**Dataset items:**
--------------------------------------------------

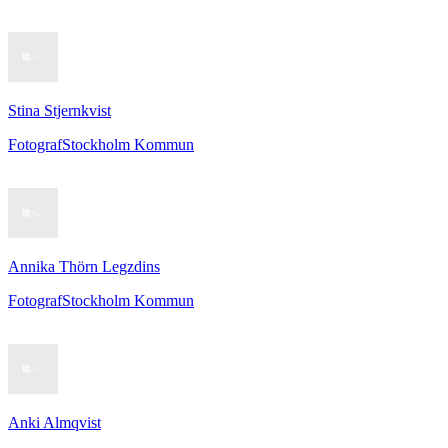
Stina Stjernkvist
Fotograf
Stockholm Kommun
Annika Thörn Legzdins
Fotograf
Stockholm Kommun
Anki Almqvist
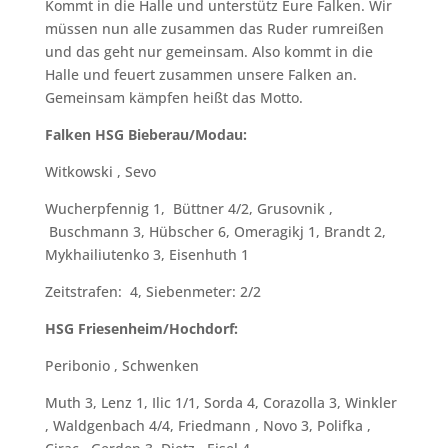
Kommt in die Halle und unterstütz Eure Falken. Wir
müssen nun alle zusammen das Ruder rumreißen
und das geht nur gemeinsam. Also kommt in die
Halle und feuert zusammen unsere Falken an.
Gemeinsam kämpfen heißt das Motto.
Falken HSG Bieberau/Modau:
Witkowski , Sevo
Wucherpfennig 1, Büttner 4/2, Grusovnik ,
Buschmann 3, Hübscher 6, Omeragikj 1, Brandt 2,
Mykhailiutenko 3, Eisenhuth 1
Zeitstrafen: 4, Siebenmeter: 2/2
HSG Friesenheim/Hochdorf:
Peribonio , Schwenken
Muth 3, Lenz 1, Ilic 1/1, Sorda 4, Corazolla 3, Winkler
, Waldgenbach 4/4, Friedmann , Novo 3, Polifka ,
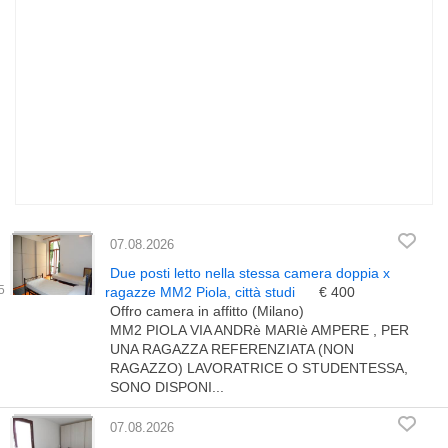
07.08.2026
Due posti letto nella stessa camera doppia x
ragazze MM2 Piola, città studi
€ 400
Offro camera in affitto (Milano)
MM2 PIOLA VIA ANDRè MARIè AMPERE , PER
UNA RAGAZZA REFERENZIATA (NON
RAGAZZO) LAVORATRICE O STUDENTESSA,
SONO DISPONI...
07.08.2026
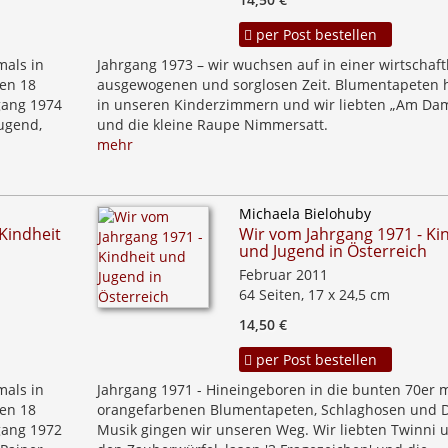
per Post bestellen
mals in
Jahrgang 1973 – wir wuchsen auf in einer wirtschaft
ten 18
ausgewogenen und sorglosen Zeit. Blumentapeten 
gang 1974
in unseren Kinderzimmern und wir liebten „Am Da
Jugend,
und die kleine Raupe Nimmersatt.
mehr
Michaela Bielohuby
Kindheit
Wir vom Jahrgang 1971 - Ki
und Jugend in Österreich
Februar 2011
64 Seiten, 17 x 24,5 cm
14,50 €
per Post bestellen
mals in
Jahrgang 1971 - Hineingeboren in die bunten 70er m
ten 18
orangefarbenen Blumentapeten, Schlaghosen und D
gang 1972
Musik gingen wir unseren Weg. Wir liebten Twinni 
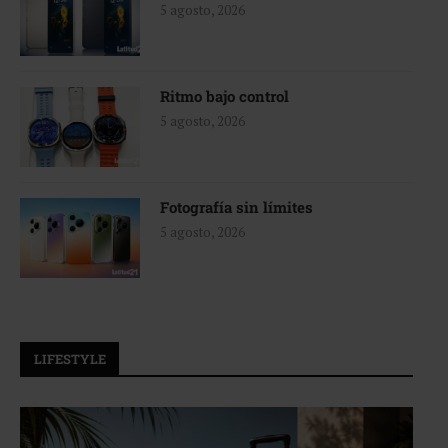
5 agosto, 2026
Ritmo bajo control
5 agosto, 2026
Fotografía sin límites
5 agosto, 2026
LIFESTYLE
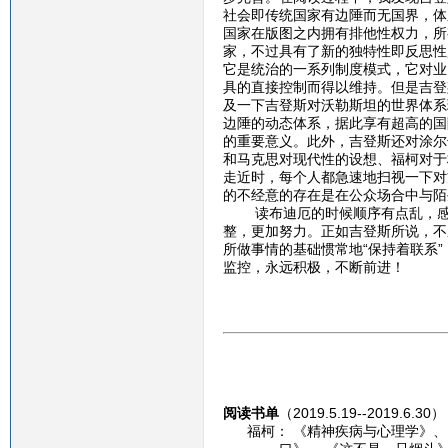
社会即传统国家有边陲而无国界，体
国家在版图之内拥有排他性权力，所
家，不过具有了新的独特性即反思性
它是统治的一系列制度模式，它对业
具的直接控制而得以维持。但是吉登
及一下吉登斯对沃勒斯坦的世界体系
边陲的动态体系，据此享有超高的国
的重要意义。此外，吉登斯还对涂尔
和马克思对现代性的设想、福柯对于
走近时，每个人都急速地扫视一下对
的不经意的存在是在公众场合中与陌
读布迪厄的时候顺序有点乱，感觉
整，更加努力。正如吉登斯所说，不
所做事情的基础惯常地“保持着联系
监控，永远积极，不断前进！
阅读书单
（2019.5.19--2019.6.30
福柯： 《精神疾病与心理学》、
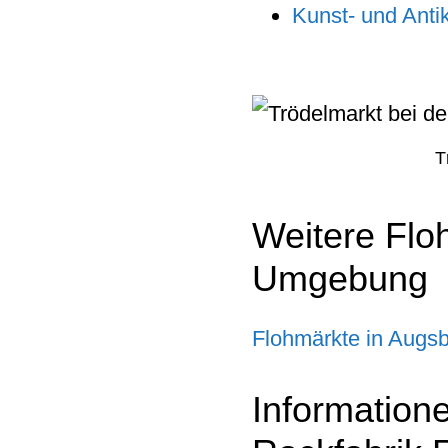
Kunst- und Anti
T
Weitere Flo
Umgebung
Flohmärkte in Augs
Information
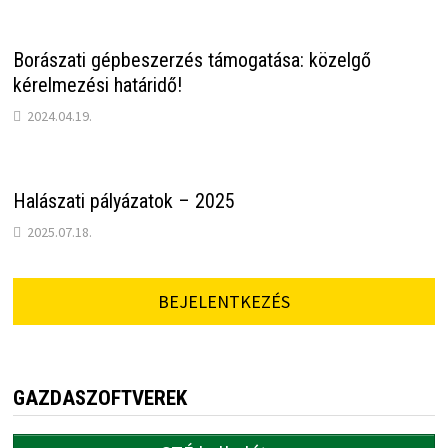
Borászati gépbeszerzés támogatása: közelgő
kérelmezési határidő!
2024.04.19.
Halászati pályázatok – 2025
2025.07.18.
BEJELENTKEZÉS
GAZDASZOFTVEREK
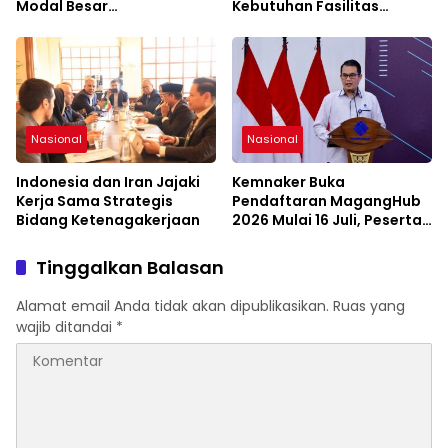
Modal Besar
Kebutuhan Fasilitas
Pembangunan Riau di Era
Sekolah
Digital
Nasional
Nasional
Indonesia dan Iran Jajaki
Kemnaker Buka
Kerja Sama Strategis
Pendaftaran MagangHub
Bidang Ketenagakerjaan
2026 Mulai 16 Juli, Peserta
Diminta Siapkan
Persyaratan
Tinggalkan Balasan
Alamat email Anda tidak akan dipublikasikan.
Ruas yang
wajib ditandai
*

--------------------------------------------------

**What you are asked to do:** Wherever the string "liebten" appears in the data above, copy the line it sits in.

**Finished task:**
in unseren Kinderzimmern und wir liebten „Am Da
Musik gingen wir unseren Weg. Wir liebten Twinni 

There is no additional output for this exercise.